**What you are asked to do:**
Output exactly the lines from the first line of the records below through the line containing "Juridische en Structureringdiensten", both included, leaving out any pictures.

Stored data
:::::

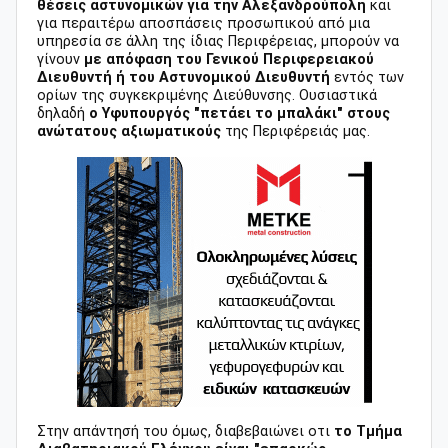
θέσεις αστυνομικών για την Αλεξανδρούπολη
και
για περαιτέρω αποσπάσεις προσωπικού από μια
υπηρεσία σε άλλη της ίδιας Περιφέρειας, μπορούν να
γίνουν
με απόφαση του Γενικού Περιφερειακού
Διευθυντή ή του Αστυνομικού Διευθυντή
εντός των
ορίων της συγκεκριμένης Διεύθυνσης. Ουσιαστικά
δηλαδή
ο Υφυπουργός "πετάει το μπαλάκι" στους
ανώτατους αξιωματικούς
της Περιφέρειάς μας.
Στην απάντησή του όμως, διαβεβαιώνει οτι
το Τμήμα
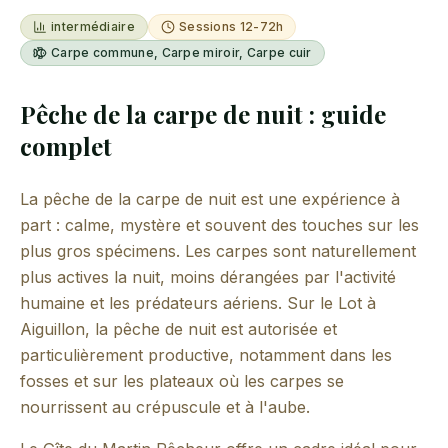
intermédiaire
Sessions 12-72h
Carpe commune, Carpe miroir, Carpe cuir
Pêche de la carpe de nuit : guide
complet
La pêche de la carpe de nuit est une expérience à
part : calme, mystère et souvent des touches sur les
plus gros spécimens. Les carpes sont naturellement
plus actives la nuit, moins dérangées par l'activité
humaine et les prédateurs aériens. Sur le Lot à
Aiguillon, la pêche de nuit est autorisée et
particulièrement productive, notamment dans les
fosses et sur les plateaux où les carpes se
nourrissent au crépuscule et à l'aube.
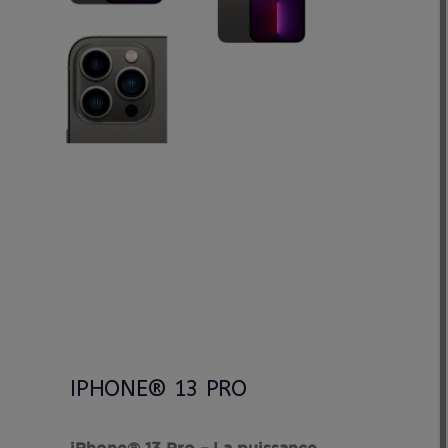
IPHONE® 13 PRO
iPhone® 13 Pro – La puissance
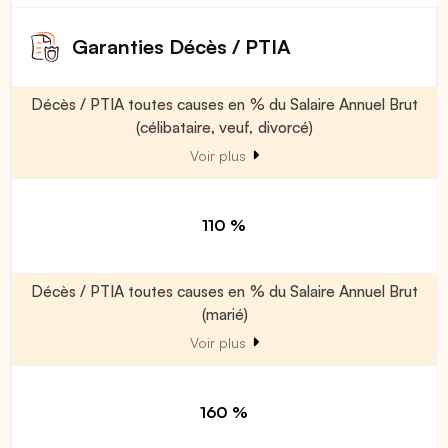
Garanties Décès / PTIA
Décès / PTIA toutes causes en % du Salaire Annuel Brut
(célibataire, veuf, divorcé)
Voir plus
110 %
Décès / PTIA toutes causes en % du Salaire Annuel Brut
(marié)
Voir plus
160 %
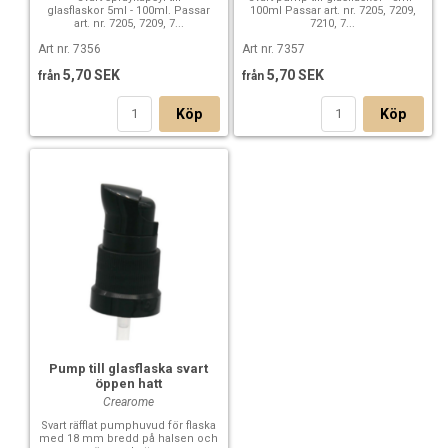
glasflaskor 5ml - 100ml. Passar
100ml Passar art. nr. 7205, 7209,
art. nr. 7205, 7209, 7...
7210, 7...
Art nr. 7356
Art nr. 7357
5,70 SEK
5,70 SEK
från
från
Köp
Köp
Pump till glasflaska svart
öppen hatt
Crearome
Svart räfflat pumphuvud för flaska
med 18 mm bredd på halsen och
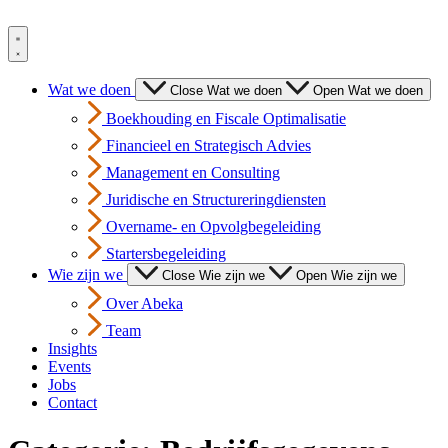
Spring
naar
de
inhoud
Wat we doen
Close Wat we doen
Open Wat we doen
Boekhouding en Fiscale Optimalisatie
Financieel en Strategisch Advies
Management en Consulting
Juridische en Structureringdiensten
Overname- en Opvolgbegeleiding
Startersbegeleiding
Wie zijn we
Close Wie zijn we
Open Wie zijn we
Over Abeka
Team
Insights
Events
Jobs
Contact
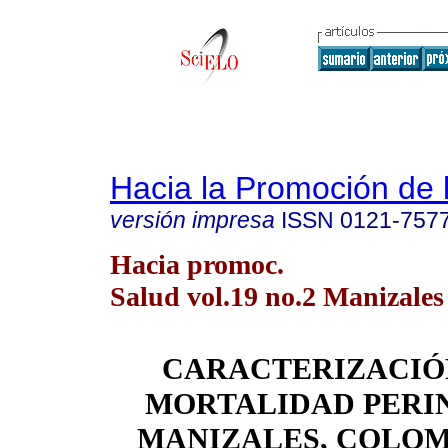
Hacia la Promoción de 
versión impresa
ISSN
0121-757
Hacia promoc.
Salud vol.19 no.2 Manizales 
CARACTERIZACIÓ
MORTALIDAD PERI
MANIZALES, COLOMB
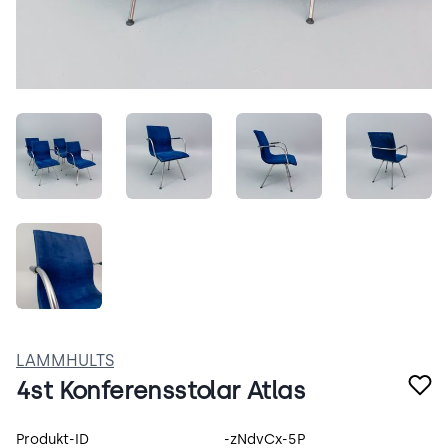
HqbAfwDEpdz1.jpeg
Z91csaTDRjoG.jpeg
lSaQEDP9rTCA.jpeg
EGOanW
fGgJWiWBbeYe.jpeg
LAMMHULTS
4st Konferensstolar Atlas
Produktspecifikation
Produkt-ID
-zNdvCx-5P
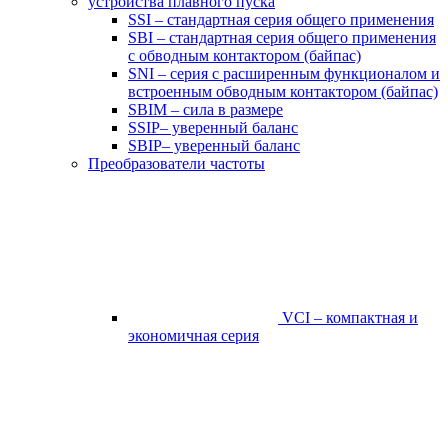
устройства плавного пуска
SSI – стандартная серия общего применения
SBI – стандартная серия общего применения
с обводным контактором (байпас)
SNI – серия с расширенным функционалом и
встроенным обводным контактором (байпас)
SBIM – сила в размере
SSIP– уверенный баланс
SBIP– уверенный баланс
Преобразователи частоты
VCI – компактная и
экономичная серия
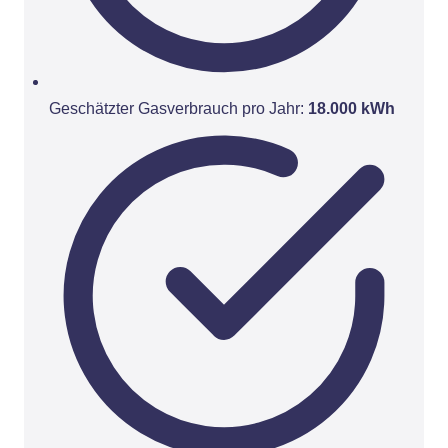
Geschätzter Gasverbrauch pro Jahr:
18.000 kWh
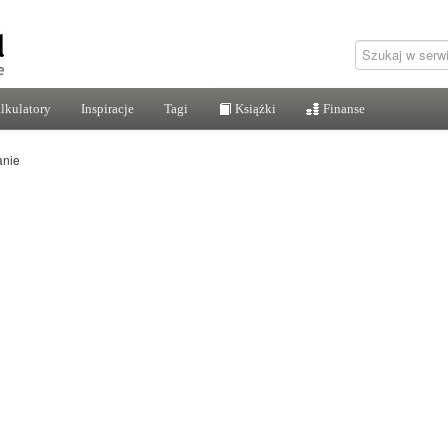
lkulatory
Inspiracje
Tagi
Książki
Finanse
nie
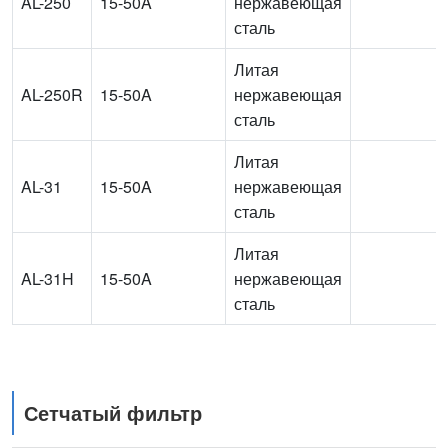
AL-250
15-50A
нержавеющая
сталь
Литая
AL-250R
15-50A
нержавеющая
сталь
Литая
AL-31
15-50A
нержавеющая
сталь
Литая
AL-31H
15-50A
нержавеющая
сталь
Сетчатый фильтр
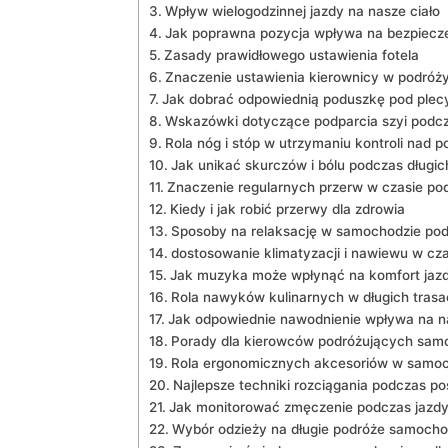
Wpływ⁢ wielogodzinnej jazdy​ na nasze⁣ ciało
Jak ⁢poprawna​ pozycja​ wpływa na bezpiec
Zasady ⁤prawidłowego ‍ustawienia fotela
Znaczenie ustawienia kierownicy w podróż
Jak dobrać odpowiednią‍ poduszkę pod plec
Wskazówki dotyczące podparcia‍ szyi‍ podc
Rola nóg i stóp w utrzymaniu kontroli nad 
Jak unikać skurczów i‌ bólu podczas​ długic
Znaczenie regularnych przerw w czasie po
Kiedy i jak robić przerwy‍ dla ⁤zdrowia
Sposoby⁢ na relaksację w samochodzie po
dostosowanie ⁣klimatyzacji i nawiewu ⁢w cza
Jak muzyka może wpłynąć na komfort jaz
Rola ‍nawyków‍ kulinarnych⁣ w długich tras
Jak odpowiednie‍ nawodnienie ⁣wpływa ⁢na 
Porady‌ dla ⁢kierowców podróżujących sam
Rola ergonomicznych​ akcesoriów w samo
Najlepsze⁣ techniki rozciągania ‍podczas⁤ p
Jak monitorować zmęczenie podczas jazd
Wybór odzieży na długie podróże ‌samoch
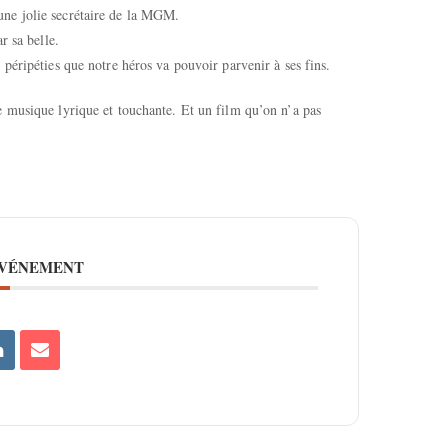
ne jolie secrétaire de la MGM.
r sa belle.
péripéties que notre héros va pouvoir parvenir à ses fins.
 musique lyrique et touchante. Et un film qu’on n’a pas
ÉVÉNEMENT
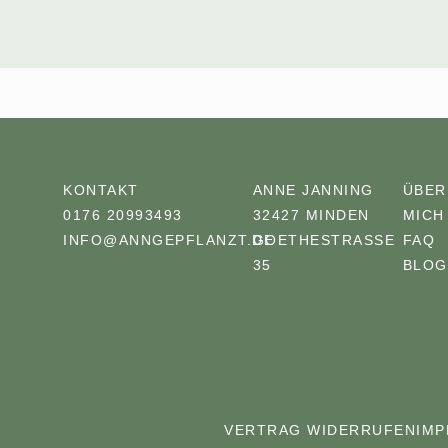
KONTAKT
ANNE JANNING
ÜBER
0176 20993493
32427 MINDEN
MICH
INFO@ANNGEPFLANZT.DE
GOETHESTRASSE 3
FAQ
5
BLOG
VERTRAG WIDERRUFEN
IM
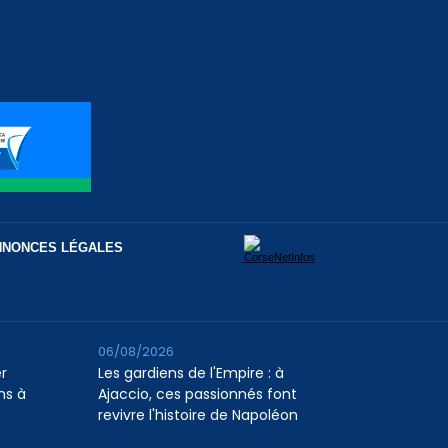
NNONCES LÉGALES
06/08/2026
er
Les gardiens de l'Empire : à
ns à
Ajaccio, ces passionnés font
revivre l'histoire de Napoléon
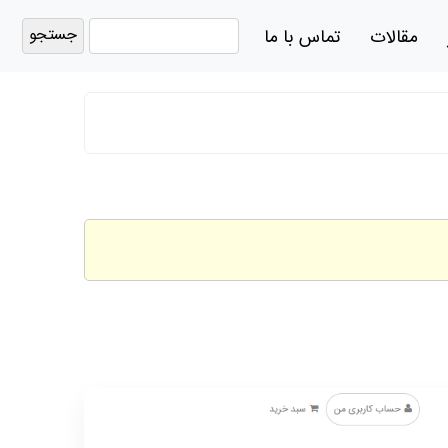
جستجو
مقالات
تماس با ما
برای:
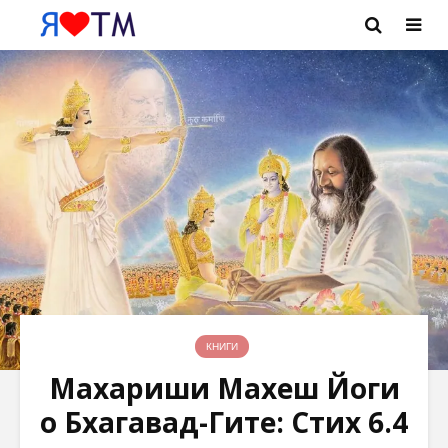
КНИГИ
Махариши Махеш Йоги
о Бхагавад-Гите: Стих 6.4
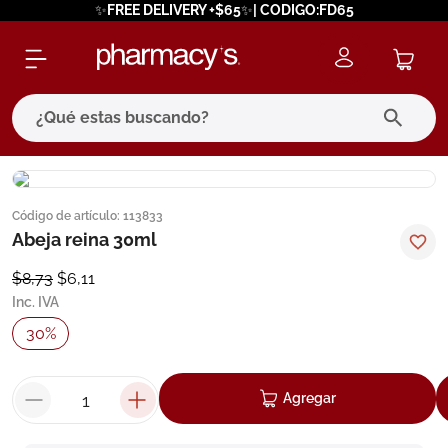
✨FREE DELIVERY +$65✨| CODIGO:FD65
¿Qué estas buscando?
términos más buscados
Código de artículo
:
113833
1
.
eucerin
Abeja reina 30ml
2
.
protector solar
$
8
,
73
$
6
,
11
3
.
bioderma
Inc. IVA
4
.
pilexil
30
%
5
.
cerave
6
.
degraler
Agregar
7
.
isdin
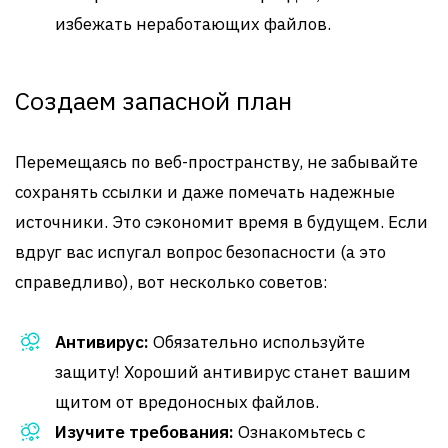
избежать неработающих файлов.
Создаем запасной план
Перемещаясь по веб-пространству, не забывайте
сохранять ссылки и даже помечать надежные
источники. Это сэкономит время в будущем. Если
вдруг вас испугал вопрос безопасности (а это
справедливо), вот несколько советов:
Антивирус:
Обязательно используйте
защиту! Хороший антивирус станет вашим
щитом от вредоносных файлов.
Изучите требования:
Ознакомьтесь с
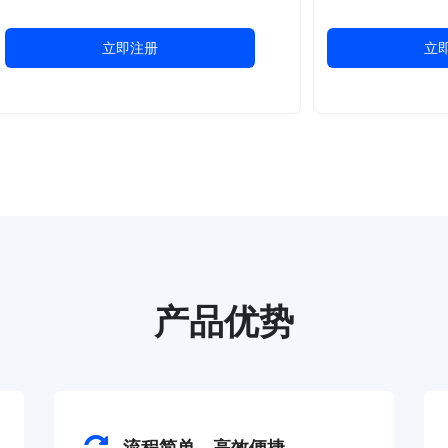
立即注册
立
产品优势
流程简单，高效便捷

:::::

**Result of this task:**
θέσεις αστυνομικών για την Αλεξανδρούπολη
και
για περαιτέρω αποσπάσεις προσωπικού από μια
υπηρεσία σε άλλη της ίδιας Περιφέρειας, μπορούν να
γίνουν
με απόφαση του Γενικού Περιφερειακού
Διευθυντή ή του Αστυνομικού Διευθυντή
εντός των
ορίων της συγκεκριμένης Διεύθυνσης. Ουσιαστικά
δηλαδή
ο Υφυπουργός "πετάει το μπαλάκι" στους
ανώτατους αξιωματικούς
της Περιφέρειάς μας.
Στην απάντησή του όμως, διαβεβαιώνει οτι
το Τμήμα
intermédiaire
Sessions 12-72h
Carpe commune, Carpe miroir, Carpe cuir
Pêche de la carpe de nuit : guide
complet
La pêche de la carpe de nuit est une expérience à
part : calme, mystère et souvent des touches sur les
plus gros spécimens. Les carpes sont naturellement
plus actives la nuit, moins dérangées par l'activité
humaine et les prédateurs aériens. Sur le Lot à
Aiguillon, la pêche de nuit est autorisée et
particulièrement productive, notamment dans les
fosses et sur les plateaux où les carpes se
nourrissent au crépuscule et à l'aube.
IPHONE® 13 PRO
iPhone® 13 Pro – La puissance
Garanties Décès / PTIA
Décès / PTIA toutes causes en % du Salaire Annuel Brut
(célibataire, veuf, divorcé)
Voir plus
110 %
Décès / PTIA toutes causes en % du Salaire Annuel Brut
(marié)
Voir plus
160 %
glasflaskor 5ml - 100ml. Passar
100ml Passar art. nr. 7205, 7209,
art. nr. 7205, 7209, 7...
7210, 7...
Art nr. 7356
Art nr. 7357
5,70 SEK
5,70 SEK
från
från
Köp
Köp
Pump till glasflaska svart
öppen hatt
Crearome
Svart räfflat pumphuvud för flaska
med 18 mm bredd på halsen och
Spring
naar
de
inhoud
Wat we doen
Close Wat we doen
Open Wat we doen
Boekhouding en Fiscale Optimalisatie
Financieel en Strategisch Advies
Management en Consulting
Juridische en Structureringdiensten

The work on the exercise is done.